Information START
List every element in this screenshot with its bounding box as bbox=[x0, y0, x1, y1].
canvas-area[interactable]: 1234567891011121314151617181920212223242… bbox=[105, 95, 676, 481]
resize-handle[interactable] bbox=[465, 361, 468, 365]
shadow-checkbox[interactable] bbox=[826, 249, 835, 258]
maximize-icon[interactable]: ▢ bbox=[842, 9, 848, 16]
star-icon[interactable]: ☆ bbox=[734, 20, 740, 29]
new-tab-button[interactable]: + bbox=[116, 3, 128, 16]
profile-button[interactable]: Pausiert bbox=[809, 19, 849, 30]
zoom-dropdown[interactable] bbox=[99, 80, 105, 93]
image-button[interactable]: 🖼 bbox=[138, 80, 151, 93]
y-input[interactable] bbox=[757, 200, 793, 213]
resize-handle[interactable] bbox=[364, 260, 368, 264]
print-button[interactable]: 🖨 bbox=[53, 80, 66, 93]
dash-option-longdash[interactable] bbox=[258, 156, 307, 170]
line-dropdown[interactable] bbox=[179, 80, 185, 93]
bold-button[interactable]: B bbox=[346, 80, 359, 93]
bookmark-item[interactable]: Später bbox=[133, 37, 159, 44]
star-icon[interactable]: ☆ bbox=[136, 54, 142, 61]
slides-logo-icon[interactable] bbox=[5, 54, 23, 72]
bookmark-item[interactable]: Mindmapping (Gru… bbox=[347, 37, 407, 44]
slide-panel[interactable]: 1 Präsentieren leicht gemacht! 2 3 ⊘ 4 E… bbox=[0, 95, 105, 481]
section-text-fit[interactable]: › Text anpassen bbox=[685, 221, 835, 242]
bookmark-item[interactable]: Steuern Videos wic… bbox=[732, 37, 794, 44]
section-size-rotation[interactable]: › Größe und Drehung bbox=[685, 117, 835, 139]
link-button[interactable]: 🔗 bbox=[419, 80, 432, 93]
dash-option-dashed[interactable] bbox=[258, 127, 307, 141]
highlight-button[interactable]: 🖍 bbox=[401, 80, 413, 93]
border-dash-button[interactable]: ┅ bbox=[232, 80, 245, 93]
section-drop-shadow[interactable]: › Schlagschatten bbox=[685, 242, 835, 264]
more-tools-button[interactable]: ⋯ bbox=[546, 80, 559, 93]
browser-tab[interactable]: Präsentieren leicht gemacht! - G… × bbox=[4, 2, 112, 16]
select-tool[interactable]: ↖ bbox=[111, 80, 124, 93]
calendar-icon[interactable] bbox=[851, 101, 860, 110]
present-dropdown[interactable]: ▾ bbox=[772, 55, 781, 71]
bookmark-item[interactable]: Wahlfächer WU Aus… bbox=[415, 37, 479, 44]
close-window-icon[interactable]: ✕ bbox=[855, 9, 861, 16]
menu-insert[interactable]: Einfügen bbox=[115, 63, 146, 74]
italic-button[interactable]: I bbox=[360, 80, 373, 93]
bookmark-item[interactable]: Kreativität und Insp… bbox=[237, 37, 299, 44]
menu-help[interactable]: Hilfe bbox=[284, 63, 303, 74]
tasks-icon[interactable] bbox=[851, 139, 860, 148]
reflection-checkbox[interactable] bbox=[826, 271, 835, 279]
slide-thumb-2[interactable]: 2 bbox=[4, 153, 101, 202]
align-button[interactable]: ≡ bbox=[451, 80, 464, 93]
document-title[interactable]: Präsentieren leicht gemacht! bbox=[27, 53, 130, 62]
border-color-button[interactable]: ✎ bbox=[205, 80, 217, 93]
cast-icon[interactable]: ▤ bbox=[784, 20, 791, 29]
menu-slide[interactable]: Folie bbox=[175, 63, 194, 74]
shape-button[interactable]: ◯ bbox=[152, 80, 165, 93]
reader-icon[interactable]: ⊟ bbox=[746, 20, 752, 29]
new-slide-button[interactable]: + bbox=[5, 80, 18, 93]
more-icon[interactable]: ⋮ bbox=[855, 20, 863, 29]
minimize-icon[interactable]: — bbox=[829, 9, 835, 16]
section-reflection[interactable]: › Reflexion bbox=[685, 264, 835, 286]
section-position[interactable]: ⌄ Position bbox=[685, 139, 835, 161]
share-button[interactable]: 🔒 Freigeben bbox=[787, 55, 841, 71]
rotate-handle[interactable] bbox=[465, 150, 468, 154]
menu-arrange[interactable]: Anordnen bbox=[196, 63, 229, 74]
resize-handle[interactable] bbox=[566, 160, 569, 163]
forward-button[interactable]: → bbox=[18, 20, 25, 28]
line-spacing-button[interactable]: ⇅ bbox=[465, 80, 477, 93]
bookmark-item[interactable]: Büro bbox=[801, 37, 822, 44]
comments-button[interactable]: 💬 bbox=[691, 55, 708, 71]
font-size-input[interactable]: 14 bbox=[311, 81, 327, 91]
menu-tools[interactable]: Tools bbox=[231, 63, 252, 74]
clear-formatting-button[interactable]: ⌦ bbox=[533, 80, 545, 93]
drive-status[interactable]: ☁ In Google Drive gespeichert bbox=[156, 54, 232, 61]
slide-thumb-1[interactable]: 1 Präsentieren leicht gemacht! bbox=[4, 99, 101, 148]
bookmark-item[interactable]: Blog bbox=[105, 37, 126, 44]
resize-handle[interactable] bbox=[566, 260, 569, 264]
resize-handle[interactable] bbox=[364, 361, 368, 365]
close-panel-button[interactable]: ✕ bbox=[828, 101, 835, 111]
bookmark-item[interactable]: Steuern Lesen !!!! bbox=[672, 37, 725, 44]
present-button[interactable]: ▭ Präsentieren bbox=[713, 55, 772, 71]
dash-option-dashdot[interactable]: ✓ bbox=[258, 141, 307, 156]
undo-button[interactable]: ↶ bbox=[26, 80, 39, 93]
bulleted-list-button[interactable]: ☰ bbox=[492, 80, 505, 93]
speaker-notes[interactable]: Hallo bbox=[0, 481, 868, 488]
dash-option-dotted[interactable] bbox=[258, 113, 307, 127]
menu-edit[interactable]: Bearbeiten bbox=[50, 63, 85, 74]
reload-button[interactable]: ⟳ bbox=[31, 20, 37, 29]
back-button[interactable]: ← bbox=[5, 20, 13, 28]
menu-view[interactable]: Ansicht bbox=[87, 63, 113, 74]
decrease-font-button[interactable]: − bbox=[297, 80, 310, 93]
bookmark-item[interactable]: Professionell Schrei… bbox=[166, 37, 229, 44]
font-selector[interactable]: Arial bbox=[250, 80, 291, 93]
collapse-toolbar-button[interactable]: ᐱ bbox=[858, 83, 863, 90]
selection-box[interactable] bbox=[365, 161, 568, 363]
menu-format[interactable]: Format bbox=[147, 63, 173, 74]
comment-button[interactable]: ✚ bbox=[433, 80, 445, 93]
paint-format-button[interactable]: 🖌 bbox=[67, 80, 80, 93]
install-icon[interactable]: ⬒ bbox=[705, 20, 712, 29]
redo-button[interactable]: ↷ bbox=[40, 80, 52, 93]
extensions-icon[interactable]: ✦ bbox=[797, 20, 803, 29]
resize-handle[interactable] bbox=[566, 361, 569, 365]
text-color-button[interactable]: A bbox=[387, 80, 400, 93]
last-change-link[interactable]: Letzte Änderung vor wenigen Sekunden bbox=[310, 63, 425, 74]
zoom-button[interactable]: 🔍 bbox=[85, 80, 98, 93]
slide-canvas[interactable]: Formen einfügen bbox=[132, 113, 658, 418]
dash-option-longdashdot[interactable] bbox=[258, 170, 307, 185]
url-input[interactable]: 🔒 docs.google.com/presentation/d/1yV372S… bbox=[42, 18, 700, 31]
Information END
### Action item
Output every record in full, exactly as it was given.

### Reply
List every element in this screenshot with its bounding box as bbox=[x0, y0, x1, y1].
canvas-area[interactable]: 1234567891011121314151617181920212223242… bbox=[105, 95, 676, 481]
resize-handle[interactable] bbox=[465, 361, 468, 365]
shadow-checkbox[interactable] bbox=[826, 249, 835, 258]
maximize-icon[interactable]: ▢ bbox=[842, 9, 848, 16]
star-icon[interactable]: ☆ bbox=[734, 20, 740, 29]
new-tab-button[interactable]: + bbox=[116, 3, 128, 16]
profile-button[interactable]: Pausiert bbox=[809, 19, 849, 30]
zoom-dropdown[interactable] bbox=[99, 80, 105, 93]
image-button[interactable]: 🖼 bbox=[138, 80, 151, 93]
y-input[interactable] bbox=[757, 200, 793, 213]
resize-handle[interactable] bbox=[364, 260, 368, 264]
print-button[interactable]: 🖨 bbox=[53, 80, 66, 93]
dash-option-longdash[interactable] bbox=[258, 156, 307, 170]
line-dropdown[interactable] bbox=[179, 80, 185, 93]
bold-button[interactable]: B bbox=[346, 80, 359, 93]
bookmark-item[interactable]: Später bbox=[133, 37, 159, 44]
star-icon[interactable]: ☆ bbox=[136, 54, 142, 61]
slides-logo-icon[interactable] bbox=[5, 54, 23, 72]
bookmark-item[interactable]: Mindmapping (Gru… bbox=[347, 37, 407, 44]
slide-panel[interactable]: 1 Präsentieren leicht gemacht! 2 3 ⊘ 4 E… bbox=[0, 95, 105, 481]
section-text-fit[interactable]: › Text anpassen bbox=[685, 221, 835, 242]
bookmark-item[interactable]: Steuern Videos wic… bbox=[732, 37, 794, 44]
section-size-rotation[interactable]: › Größe und Drehung bbox=[685, 117, 835, 139]
link-button[interactable]: 🔗 bbox=[419, 80, 432, 93]
dash-option-dashed[interactable] bbox=[258, 127, 307, 141]
highlight-button[interactable]: 🖍 bbox=[401, 80, 413, 93]
border-dash-button[interactable]: ┅ bbox=[232, 80, 245, 93]
section-drop-shadow[interactable]: › Schlagschatten bbox=[685, 242, 835, 264]
more-tools-button[interactable]: ⋯ bbox=[546, 80, 559, 93]
browser-tab[interactable]: Präsentieren leicht gemacht! - G… × bbox=[4, 2, 112, 16]
select-tool[interactable]: ↖ bbox=[111, 80, 124, 93]
calendar-icon[interactable] bbox=[851, 101, 860, 110]
present-dropdown[interactable]: ▾ bbox=[772, 55, 781, 71]
bookmark-item[interactable]: Wahlfächer WU Aus… bbox=[415, 37, 479, 44]
close-window-icon[interactable]: ✕ bbox=[855, 9, 861, 16]
menu-insert[interactable]: Einfügen bbox=[115, 63, 146, 74]
italic-button[interactable]: I bbox=[360, 80, 373, 93]
bookmark-item[interactable]: Kreativität und Insp… bbox=[237, 37, 299, 44]
menu-help[interactable]: Hilfe bbox=[284, 63, 303, 74]
tasks-icon[interactable] bbox=[851, 139, 860, 148]
reflection-checkbox[interactable] bbox=[826, 271, 835, 279]
slide-thumb-2[interactable]: 2 bbox=[4, 153, 101, 202]
align-button[interactable]: ≡ bbox=[451, 80, 464, 93]
document-title[interactable]: Präsentieren leicht gemacht! bbox=[27, 53, 130, 62]
border-color-button[interactable]: ✎ bbox=[205, 80, 217, 93]
cast-icon[interactable]: ▤ bbox=[784, 20, 791, 29]
menu-slide[interactable]: Folie bbox=[175, 63, 194, 74]
shape-button[interactable]: ◯ bbox=[152, 80, 165, 93]
reader-icon[interactable]: ⊟ bbox=[746, 20, 752, 29]
new-slide-button[interactable]: + bbox=[5, 80, 18, 93]
more-icon[interactable]: ⋮ bbox=[855, 20, 863, 29]
minimize-icon[interactable]: — bbox=[829, 9, 835, 16]
section-reflection[interactable]: › Reflexion bbox=[685, 264, 835, 286]
section-position[interactable]: ⌄ Position bbox=[685, 139, 835, 161]
share-button[interactable]: 🔒 Freigeben bbox=[787, 55, 841, 71]
rotate-handle[interactable] bbox=[465, 150, 468, 154]
menu-arrange[interactable]: Anordnen bbox=[196, 63, 229, 74]
resize-handle[interactable] bbox=[566, 160, 569, 163]
forward-button[interactable]: → bbox=[18, 20, 25, 28]
line-spacing-button[interactable]: ⇅ bbox=[465, 80, 477, 93]
bookmark-item[interactable]: Büro bbox=[801, 37, 822, 44]
comments-button[interactable]: 💬 bbox=[691, 55, 708, 71]
font-size-input[interactable]: 14 bbox=[311, 81, 327, 91]
menu-tools[interactable]: Tools bbox=[231, 63, 252, 74]
clear-formatting-button[interactable]: ⌦ bbox=[533, 80, 545, 93]
drive-status[interactable]: ☁ In Google Drive gespeichert bbox=[156, 54, 232, 61]
slide-thumb-1[interactable]: 1 Präsentieren leicht gemacht! bbox=[4, 99, 101, 148]
bookmark-item[interactable]: Blog bbox=[105, 37, 126, 44]
resize-handle[interactable] bbox=[566, 260, 569, 264]
resize-handle[interactable] bbox=[364, 361, 368, 365]
close-panel-button[interactable]: ✕ bbox=[828, 101, 835, 111]
bookmark-item[interactable]: Steuern Lesen !!!! bbox=[672, 37, 725, 44]
present-button[interactable]: ▭ Präsentieren bbox=[713, 55, 772, 71]
dash-option-dashdot[interactable]: ✓ bbox=[258, 141, 307, 156]
undo-button[interactable]: ↶ bbox=[26, 80, 39, 93]
bulleted-list-button[interactable]: ☰ bbox=[492, 80, 505, 93]
speaker-notes[interactable]: Hallo bbox=[0, 481, 868, 488]
dash-option-dotted[interactable] bbox=[258, 113, 307, 127]
menu-edit[interactable]: Bearbeiten bbox=[50, 63, 85, 74]
reload-button[interactable]: ⟳ bbox=[31, 20, 37, 29]
back-button[interactable]: ← bbox=[5, 20, 13, 28]
menu-view[interactable]: Ansicht bbox=[87, 63, 113, 74]
decrease-font-button[interactable]: − bbox=[297, 80, 310, 93]
bookmark-item[interactable]: Professionell Schrei… bbox=[166, 37, 229, 44]
font-selector[interactable]: Arial bbox=[250, 80, 291, 93]
collapse-toolbar-button[interactable]: ᐱ bbox=[858, 83, 863, 90]
selection-box[interactable] bbox=[365, 161, 568, 363]
menu-format[interactable]: Format bbox=[147, 63, 173, 74]
comment-button[interactable]: ✚ bbox=[433, 80, 445, 93]
paint-format-button[interactable]: 🖌 bbox=[67, 80, 80, 93]
install-icon[interactable]: ⬒ bbox=[705, 20, 712, 29]
redo-button[interactable]: ↷ bbox=[40, 80, 52, 93]
extensions-icon[interactable]: ✦ bbox=[797, 20, 803, 29]
resize-handle[interactable] bbox=[566, 361, 569, 365]
text-color-button[interactable]: A bbox=[387, 80, 400, 93]
last-change-link[interactable]: Letzte Änderung vor wenigen Sekunden bbox=[310, 63, 425, 74]
zoom-button[interactable]: 🔍 bbox=[85, 80, 98, 93]
slide-canvas[interactable]: Formen einfügen bbox=[132, 113, 658, 418]
dash-option-longdashdot[interactable] bbox=[258, 170, 307, 185]
url-input[interactable]: 🔒 docs.google.com/presentation/d/1yV372S… bbox=[42, 18, 700, 31]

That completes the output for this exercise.